Given a set $X$, we may consider the free algebra $A$ for the theory of $E$-exceptions, with generators from $X$. The algebra $A$ contains everything that we can generate from the generators and the operation symbols. Since our operation symbols are nullary (do not take any arguments), $A$ will contain precisely the generators $X$ and, for each $e \in E$, the operation symbol $\mathsf{raise}_e$. (There are no equations, so we need not quotient at all.) It is not surprising that we would write "$X + E$" for $A$.
In general, an algebra for the theory of $E$-exceptions is given by:
- a carrier set $C$
- for every $e \in E$, an element $r_e \in C$ which interprets the nullary operation $\mathsf{raise}_e$.
A particulary strange way to create an algebra is to take
$$C = X + E$$
and for each $e \in E$ an element $x_e \in C$. This seems strange only untilwe notice that such an algebra is precisely the same thing as an exception handler.
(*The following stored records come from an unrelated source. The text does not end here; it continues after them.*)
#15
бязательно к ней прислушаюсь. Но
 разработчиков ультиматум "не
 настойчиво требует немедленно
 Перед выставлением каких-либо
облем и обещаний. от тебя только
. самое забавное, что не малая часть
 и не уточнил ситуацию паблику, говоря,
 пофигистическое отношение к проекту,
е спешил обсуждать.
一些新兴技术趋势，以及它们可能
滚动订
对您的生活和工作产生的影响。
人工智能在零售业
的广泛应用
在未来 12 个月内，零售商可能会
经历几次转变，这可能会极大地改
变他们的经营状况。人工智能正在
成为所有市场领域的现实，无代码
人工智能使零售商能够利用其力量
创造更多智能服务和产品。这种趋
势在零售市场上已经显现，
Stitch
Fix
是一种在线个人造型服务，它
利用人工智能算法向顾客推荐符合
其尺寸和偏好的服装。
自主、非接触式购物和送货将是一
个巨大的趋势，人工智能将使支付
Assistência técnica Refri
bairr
Think of $C$ as the set of "computations" that may either return a "final result" from $X$, or raise an exception from $E$. An exception handler takes an element $c \in C$ and explains how to replace each exception $\mathsf{raise}_e$ with another computation $x_e \in C$ (note: an exception handler may re-raise exceptions, which is why $x_e \in C$ instead of just $x_e \in X$).
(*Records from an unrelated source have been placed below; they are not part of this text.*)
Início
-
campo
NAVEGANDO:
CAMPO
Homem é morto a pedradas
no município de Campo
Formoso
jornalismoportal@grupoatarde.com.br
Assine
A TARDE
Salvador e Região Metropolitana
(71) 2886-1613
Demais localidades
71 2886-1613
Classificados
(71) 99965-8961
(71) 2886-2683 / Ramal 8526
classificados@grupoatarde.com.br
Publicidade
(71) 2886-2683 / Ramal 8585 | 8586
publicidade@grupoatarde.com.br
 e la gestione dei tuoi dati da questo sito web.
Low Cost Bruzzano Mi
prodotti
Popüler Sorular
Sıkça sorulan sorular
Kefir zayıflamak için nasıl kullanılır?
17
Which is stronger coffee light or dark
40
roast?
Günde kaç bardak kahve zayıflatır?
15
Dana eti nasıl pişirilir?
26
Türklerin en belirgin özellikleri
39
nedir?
$\newcommand{\raise}[1]{\mathsf{raise}_{#1}}$
Supplemental: Perhaps a concrete example will help. A model is given by a set $C$ and a mapping of the constant symbols $\raise{e}$ to elements of $C$.
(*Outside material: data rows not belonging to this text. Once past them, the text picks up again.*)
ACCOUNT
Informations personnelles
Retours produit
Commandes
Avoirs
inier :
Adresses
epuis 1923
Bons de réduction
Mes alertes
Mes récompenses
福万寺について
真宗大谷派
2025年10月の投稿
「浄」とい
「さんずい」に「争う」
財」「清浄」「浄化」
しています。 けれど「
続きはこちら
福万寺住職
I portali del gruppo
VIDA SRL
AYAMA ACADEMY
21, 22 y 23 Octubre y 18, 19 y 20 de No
Let us take $E = \{a,b\}$ and $X = \{u, v, w\}$. Then the free model is given by the carrier
$$X + E = \{u, v, w, \raise{a}, \raise{b}\}$$
together with the mapping
$$\raise{a} \mapsto \raise{a}, \quad \raise{b} \mapsto \raise{b}.$$
The model $\overline{X + E}$ is not fixed, it depends on the mapping $x : E \to X + E$. For example, if we take $x_a = u$ and $x_b = \raise{a}$ then we get the model $\overline{X + E}$ whose carrier is $X + E$ and
$$\raise{a} \mapsto u, \quad \raise{b} \mapsto \raise{a}.$$
Another possibility for $\overline{X + E}$ is to take $x(a) = \raise{b}$ and $(b) = \raise{a}$. This will not be the same as the free model because it exchanges the meaning of $\raise{a}$ and $\raise{b}$. If we take $x(a) = \raise{a}$ and $x(b) = \raise{b}$ then $\overline{X + E}$ is equal to the free model.